What He Thought of Bismarck
He replied that "Napoleon was considered a genius until he fell; then he was
called a fool. Bismarck will follow in his wake. He began by building up a
despotism under the plea of unification. his course has been plain to all.
The last move is but an attempted imitation of a coup d'etat; but it will
fail. The socialists of Germany, as of France, protested against the war of
1870 as merely dynastic. They issued manifestoes foretelling the German
people, if they allowed the pretended war of defense to be turned into a war
of conquest, they would be punished by the establishment of military
despotism and the ruthless oppression of the productive masses. The
Social-Democratic party in Germany, thereupon holding meetings and
publishing manifestoes for an honorable peace with France, were at once
prosecuted by the Prussian Government, and many of the leaders imprisoned.
Still their deputies alone dared to protest, and very vigorously too, in the
German Reichstag, against the forcible annexation of French provinces.
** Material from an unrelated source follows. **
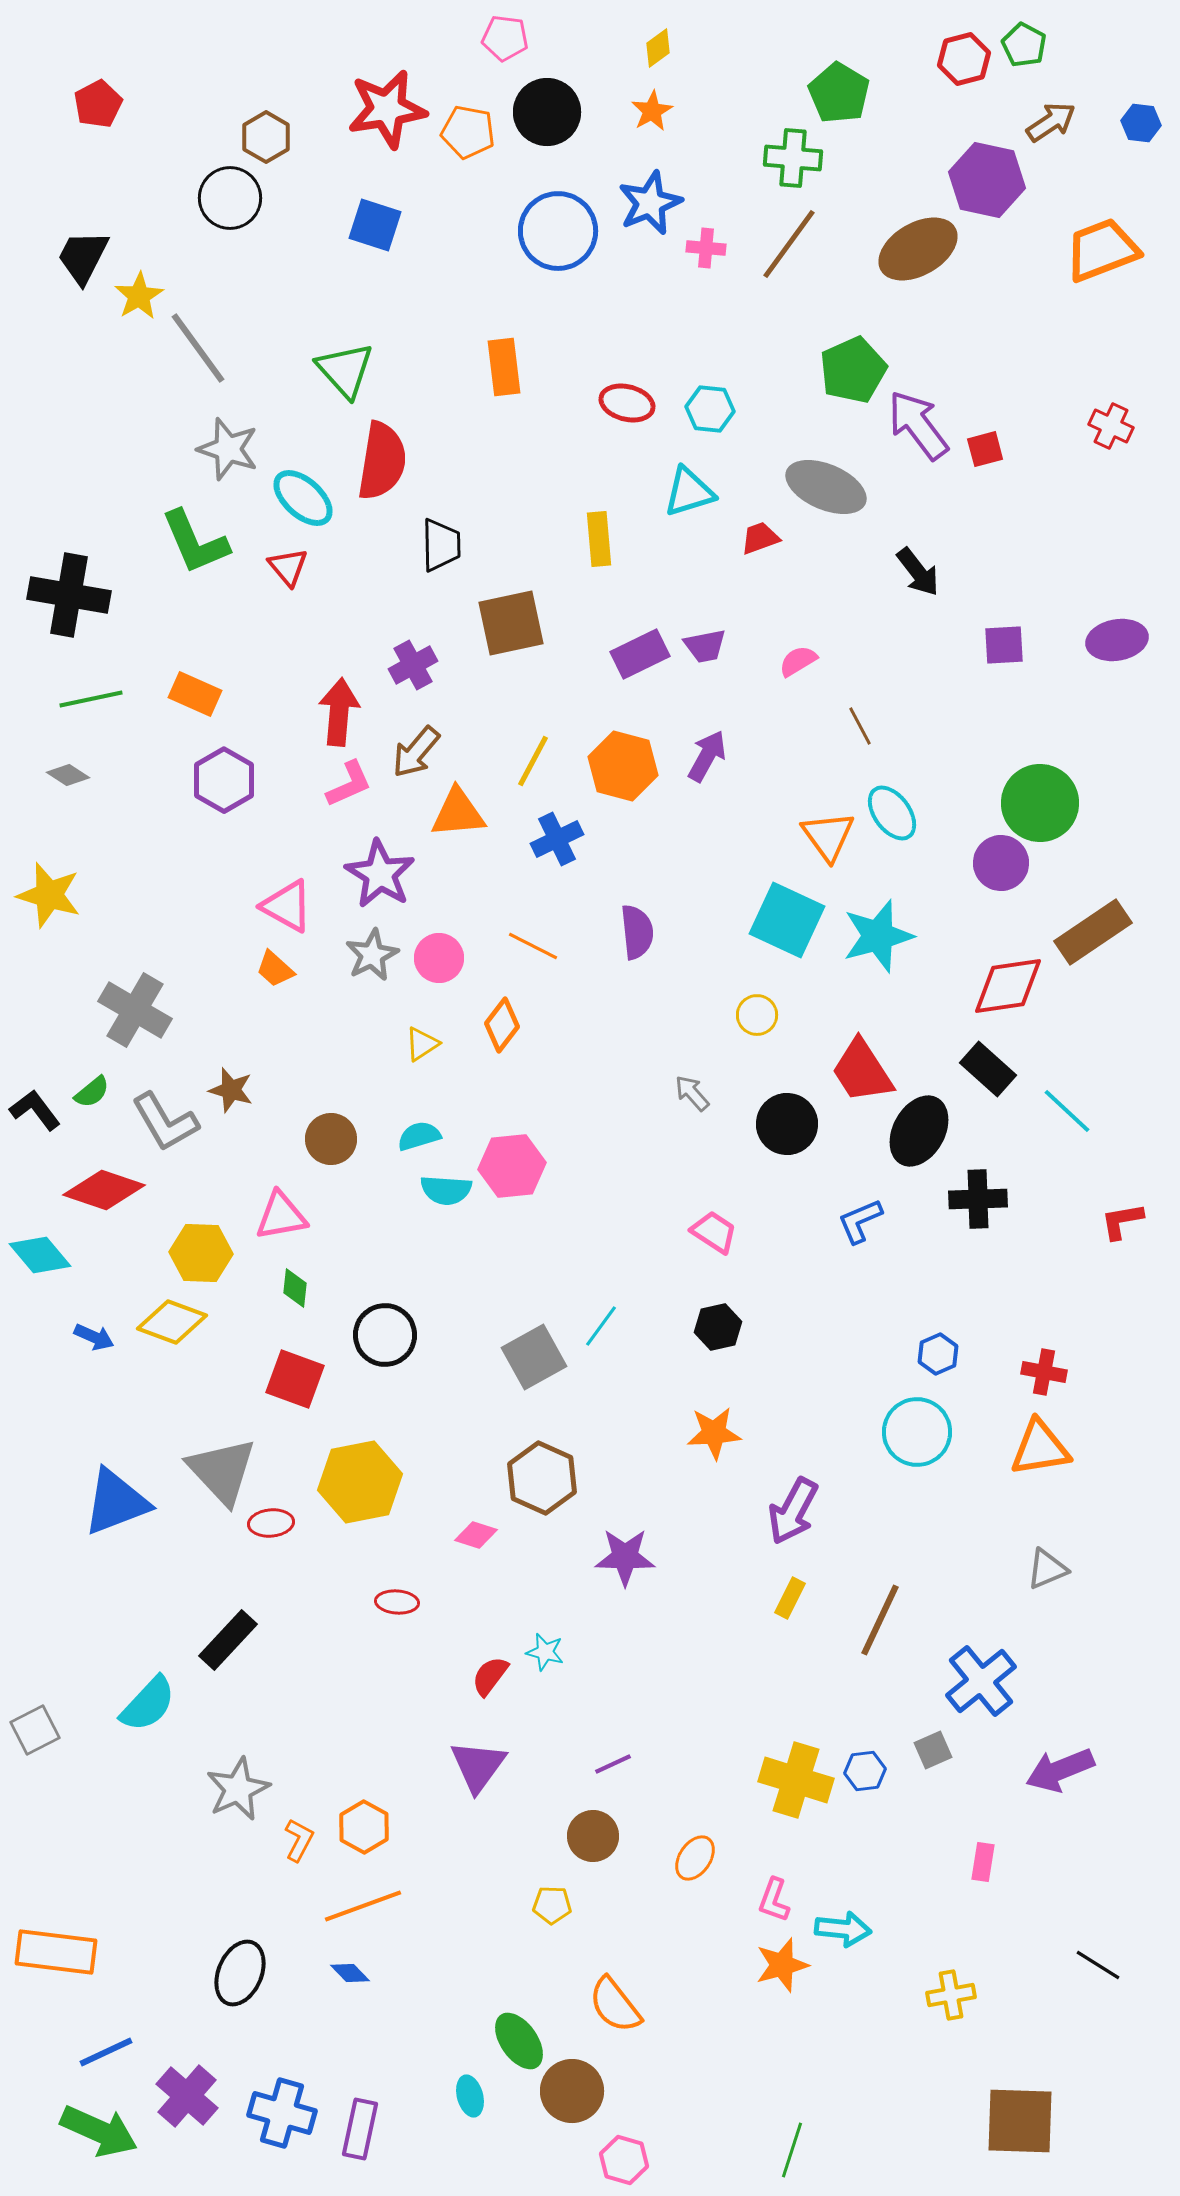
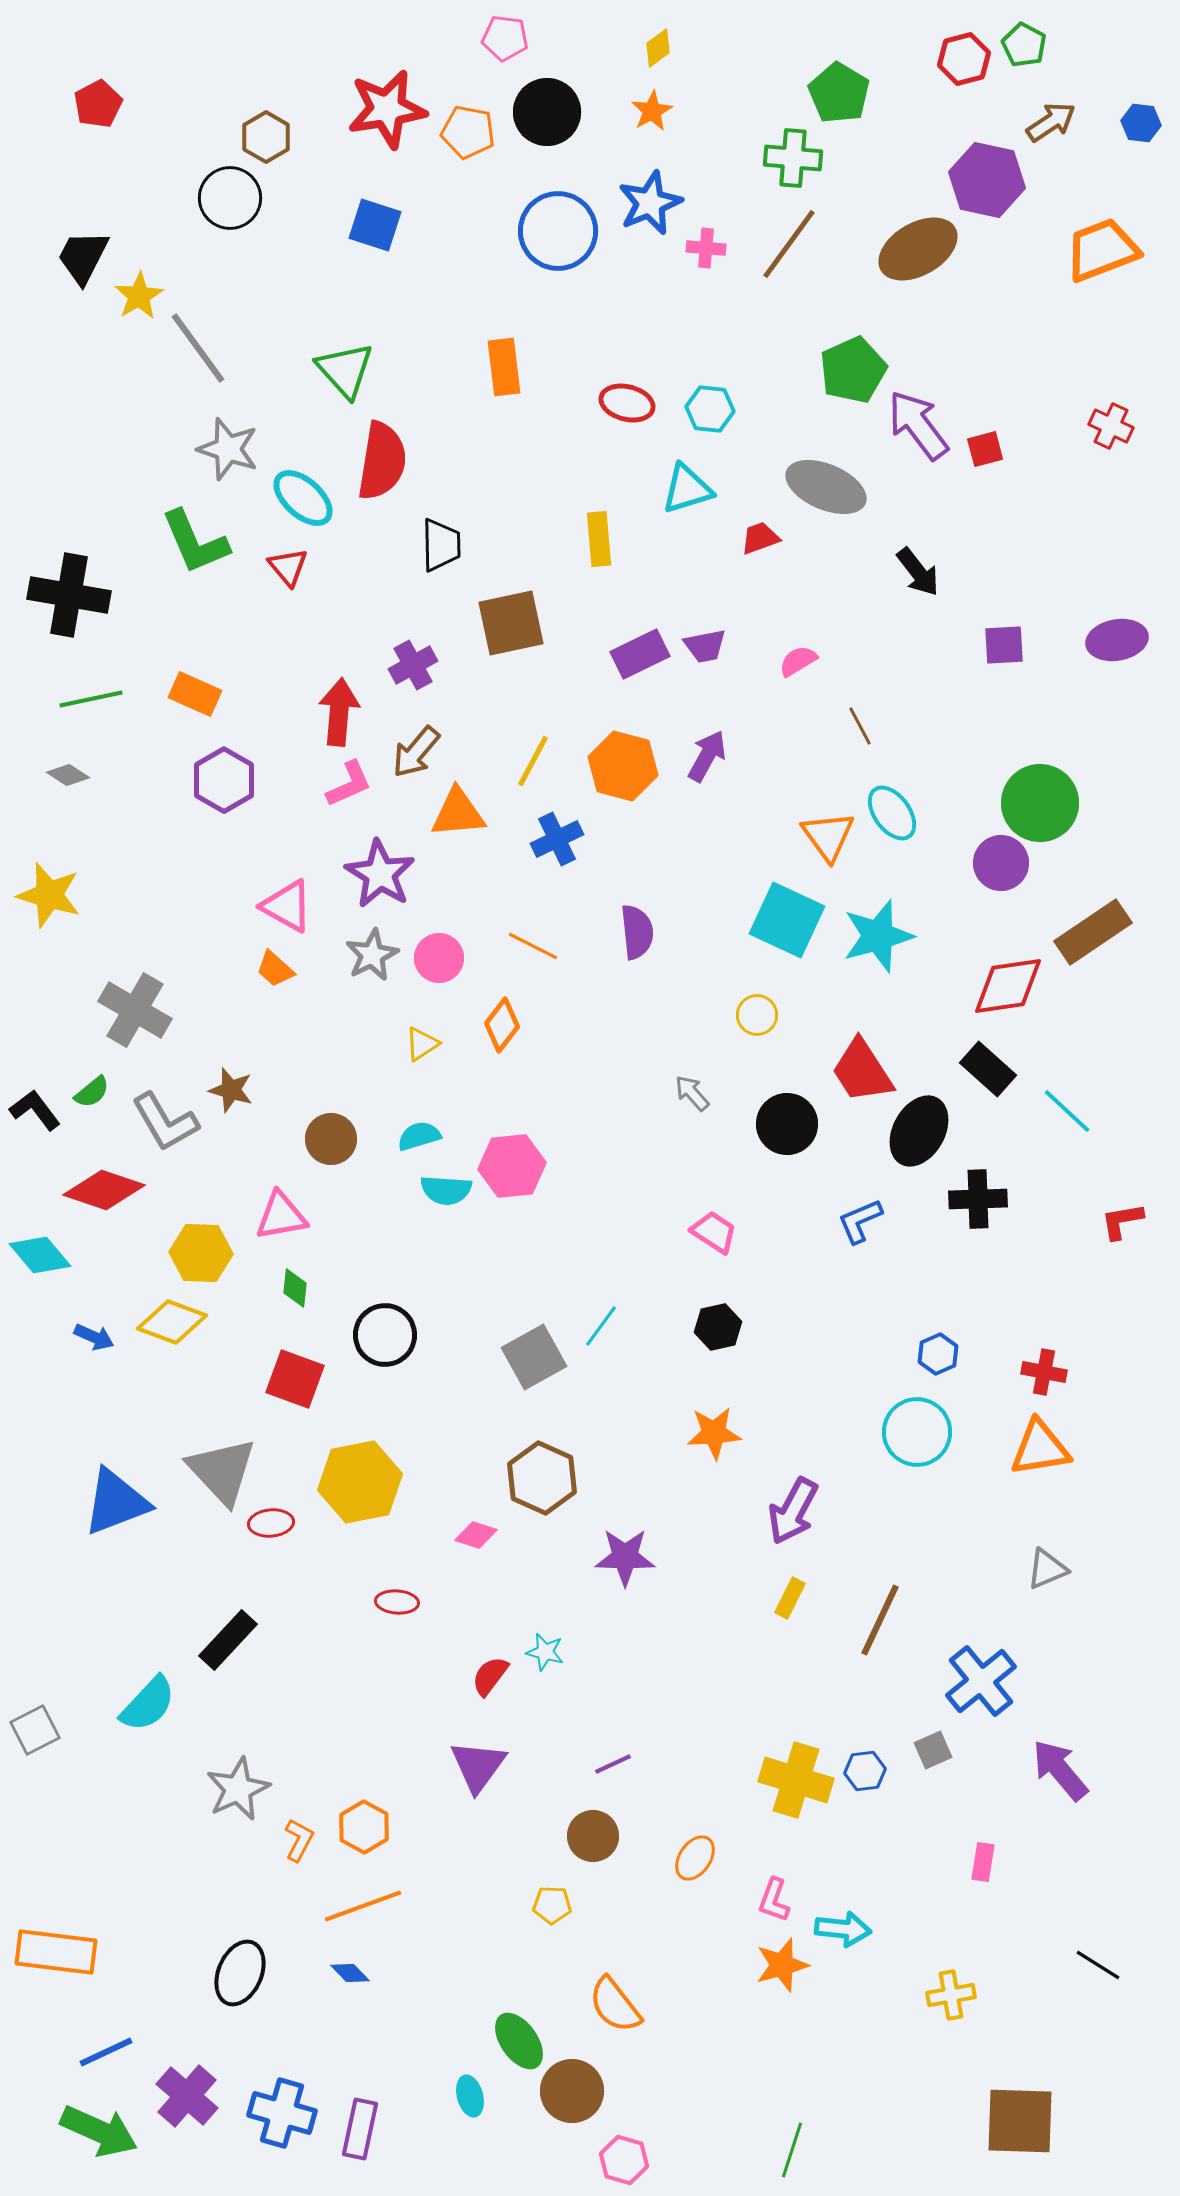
cyan triangle at (689, 492): moved 2 px left, 3 px up
purple arrow at (1060, 1770): rotated 72 degrees clockwise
However, Bismarck carried his policy by force, and people spoke of the
genius of a Bismarck. The war was fought, and when he could make no
conquests, he was called upon for original ideas, and he has signally
failed. The people began to lose faith in him. His popularity was on the
wane. He needs money, and the state needs it. Under a sham constitution he
has taxed the people for his military and unification plans until he can tax
them no longer, and now he seeks to do it with no constitution at all. For
the purpose of levying as he chooses, he has raised the ghost of socialism,
and has done everything in his power


To Create an Emeute"
"You have continual advice from Berlin?"

"Yes," he said; "my friends keep me well advised. It is in a perfectly quiet
state, and Bismarck is disappointed. He has expelled forty-eight prominent
men -- among them Deputies Hasselman and Fritsche and Rackow, Bauman, and
Adler, of the Freie Presse. These men kept the workmen of Berlin quiet.
Bismarck knew this. He also knew that there were 75,000 workmen in that city
upon the verge of starvation. Once those leaders were gone, he was confident
that the mob would rise, and that would be the cue for a carnival of
slaughter. The screws would then be put upon the whole German Empire; his
petty theory of blood and iron would then have full sway, and taxation could
be levied to any extent. So far no emeute has occurred, and he stands today
confounded at the situation and the ridicule of all statesmen."